Clinton told the committee that he and Band were once “close,” and that Band had been one of the people he tasked to “operationalize” plans to develop the Clinton Global Initiative in his early post-presidency years.
“He worked for me for years,” Clinton said. “[H]e arranged airplane flights and things like that and was doing work on the first Clinton Global Initiative in 2005. And I know that he knew both Epstein and Maxwell. I do not know to what extent he was in contact with them.”
In her interview with Blanche, Maxwell said she began spending time with Clinton after he left the White House in 2001, as he was forging his post-presidential path through the establishment of the Clinton Foundation and, later, the Clinton Global Initiative.

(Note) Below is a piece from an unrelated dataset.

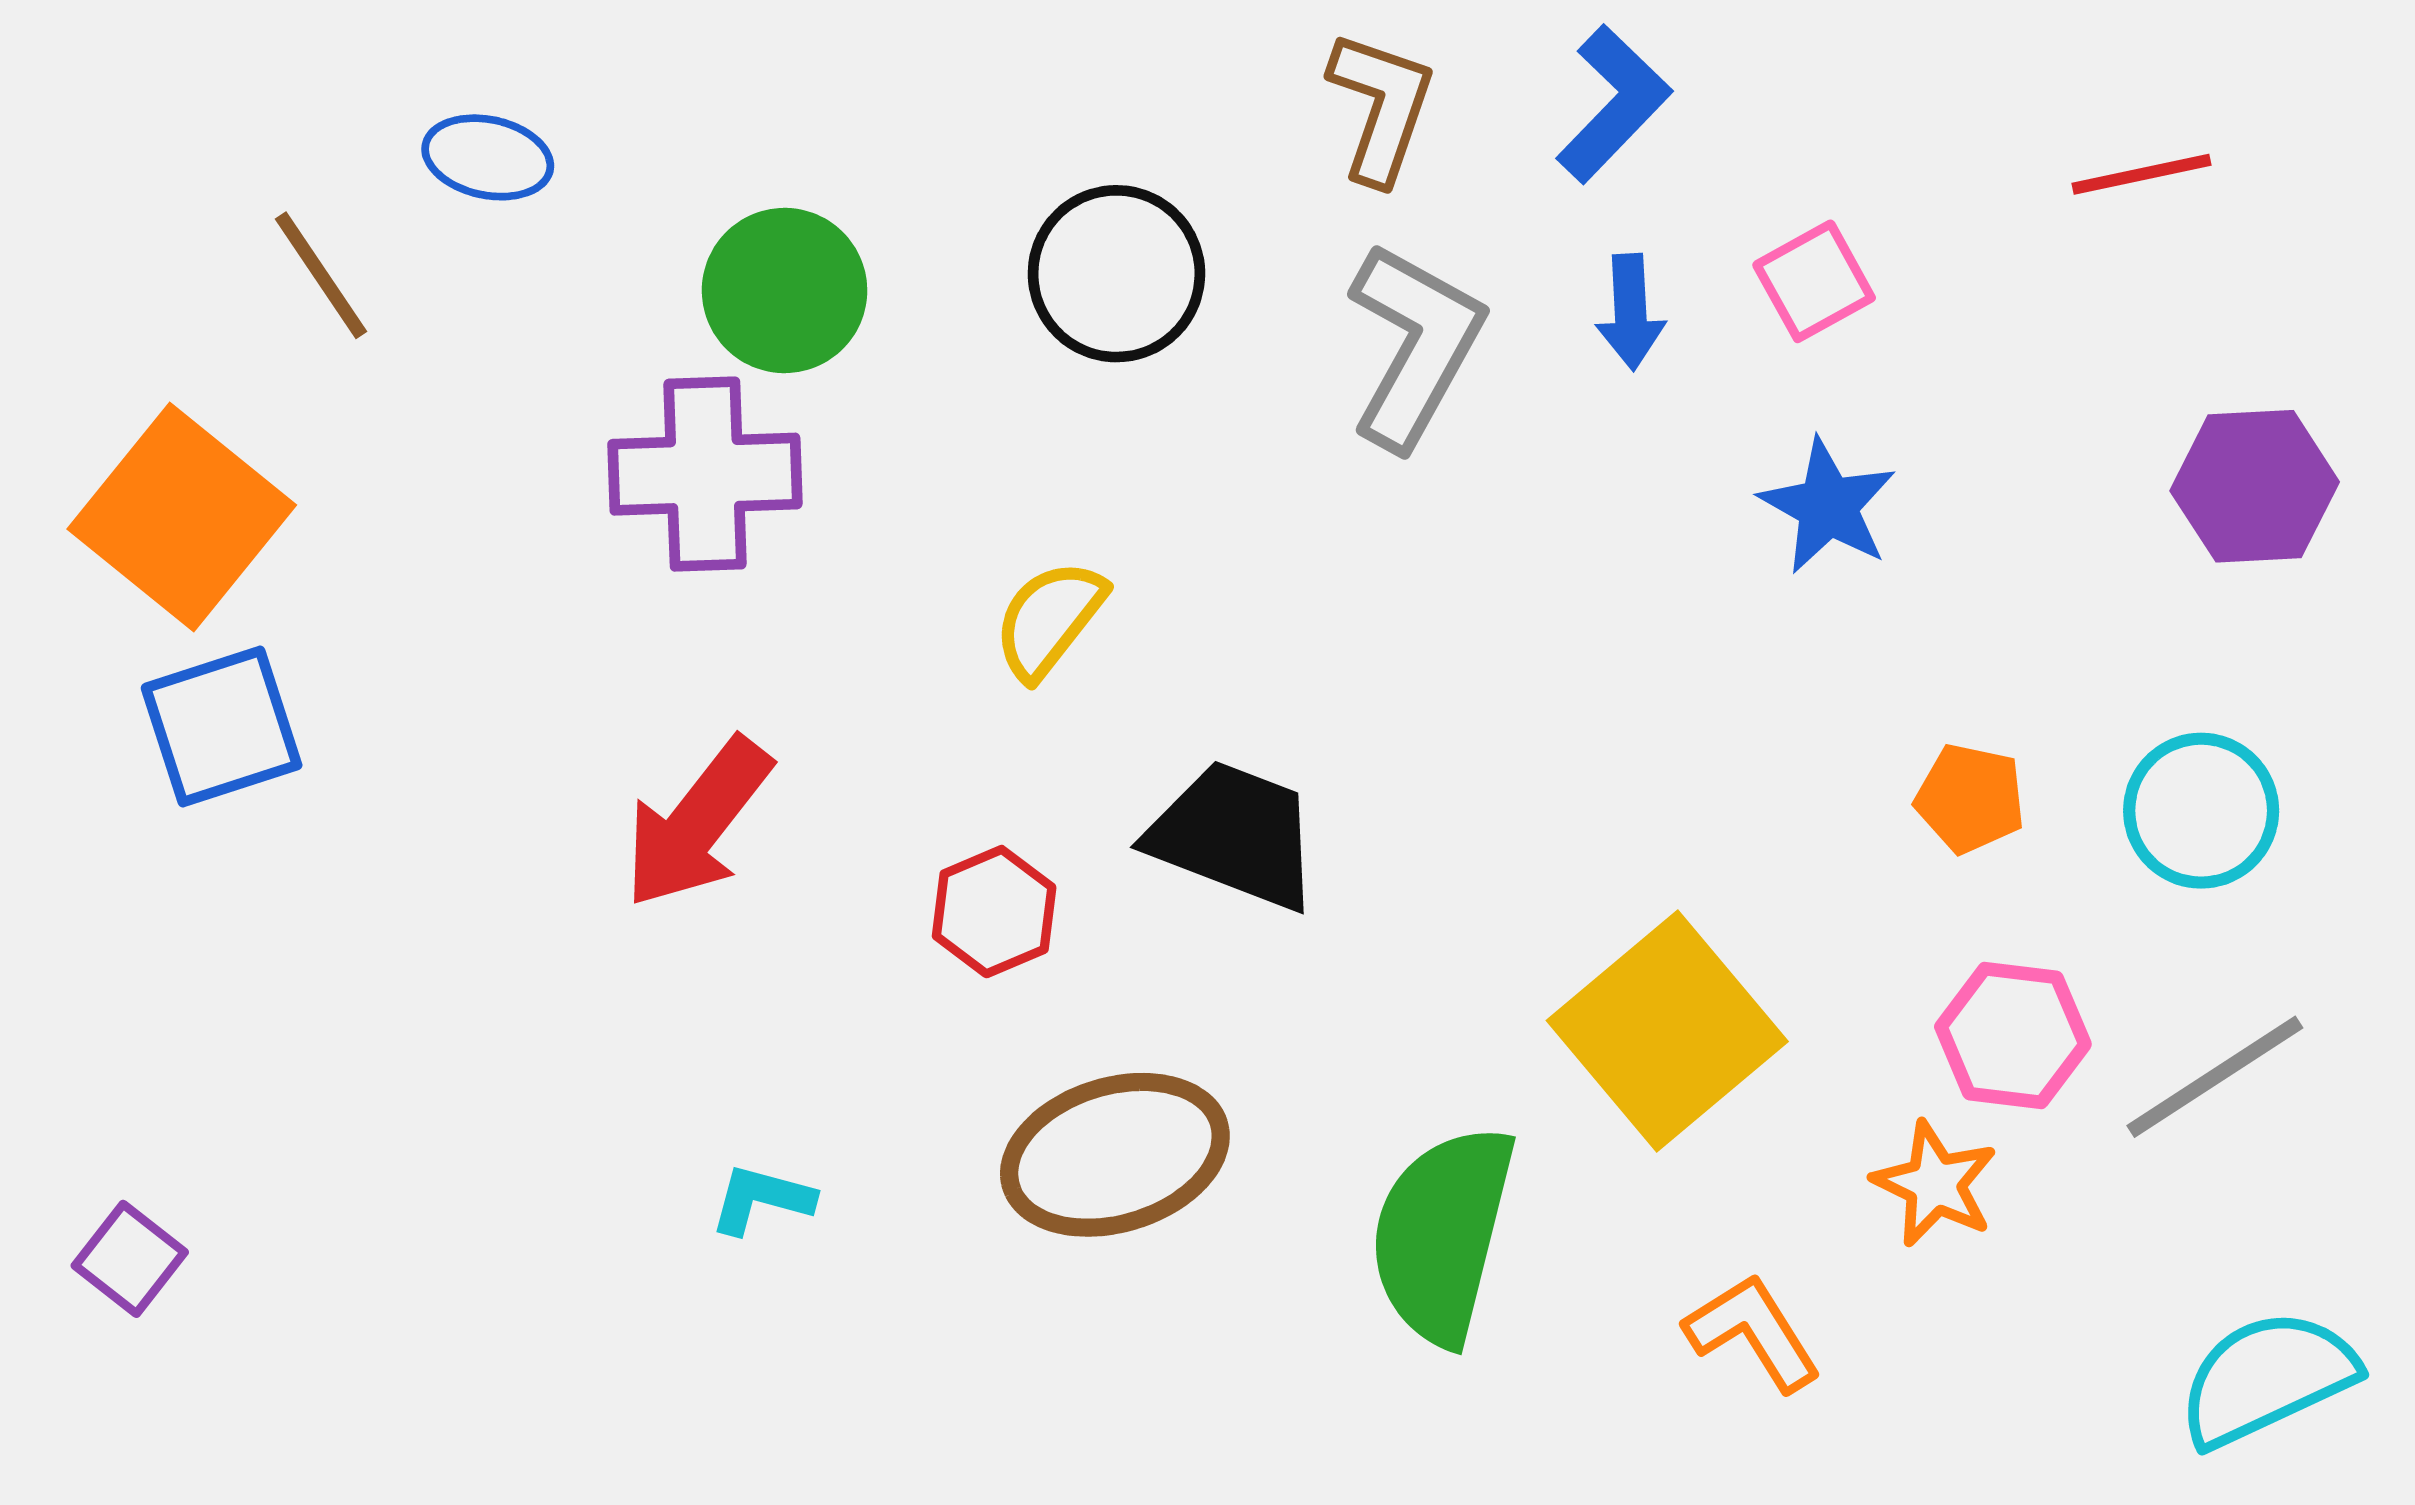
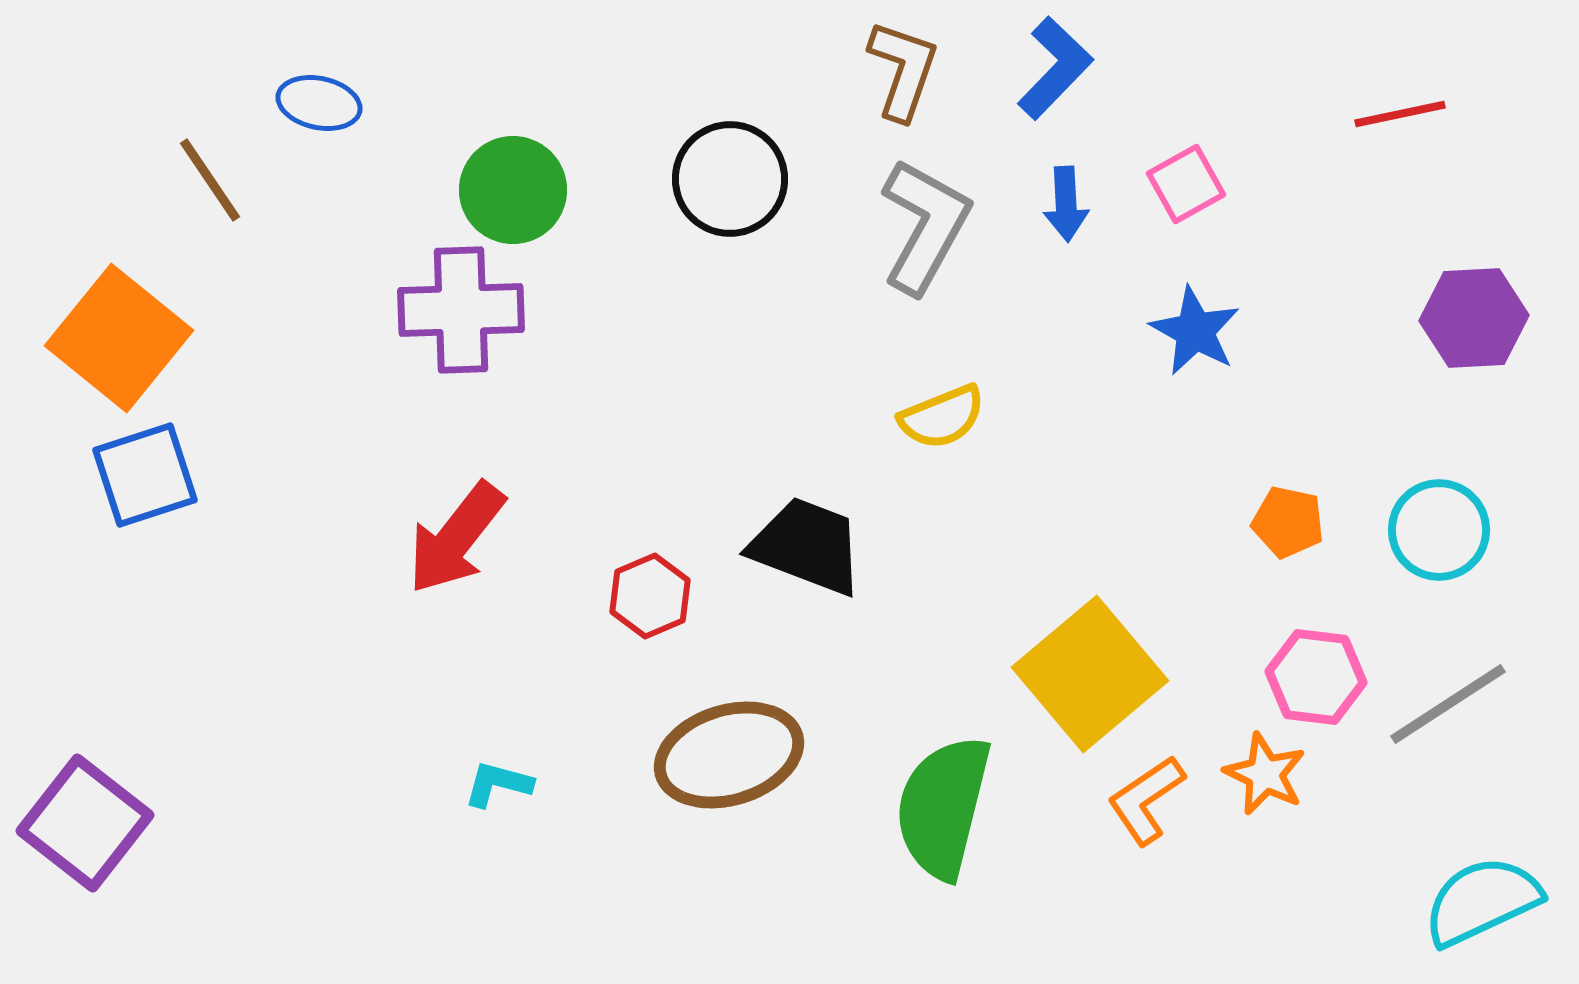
yellow semicircle: (1049, 619) -> (942, 417), moved, turned -150
purple square: (130, 1259) -> (85, 823), size x1.8
orange L-shape: (1753, 1332) -> (1146, 800), moved, turned -92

“I was part of the beginning process of the Clinton Global Initiative. And that was something that I helped with and that was me, and Epstein may have helped me help them,” she said, according to a transcript of the July 2025 interview.
“I started spending time with the former president and with Doug and his team,” Maxwell said. “I had no purpose, really, other than I had — obviously offered something. I don’t know, ideas.”
Band’s appearance before the Oversight Committee is voluntary and will not be recorded. The committee has typically released transcripts of interviews after they are reviewed for accuracy and redacted to remove any potential references to alleged victims.
In recent weeks the committee has heard from Microsoft co-founder Bill Gates and two of Epstein’s former assistants, Sarah Kellen and Lesley Groff.
Later this summer, interviews are scheduled with former Obama White House counsel Kathryn Ruemmler, former Epstein attorney Alan Dershowitz, and Epstein’s former private banker at JPMorgan Chase, Jes Staley.
The committee’s chairman, Rep. James Comer, R-Ky., has indicated that a report on the investigation’s findings will be issued by the end of the year.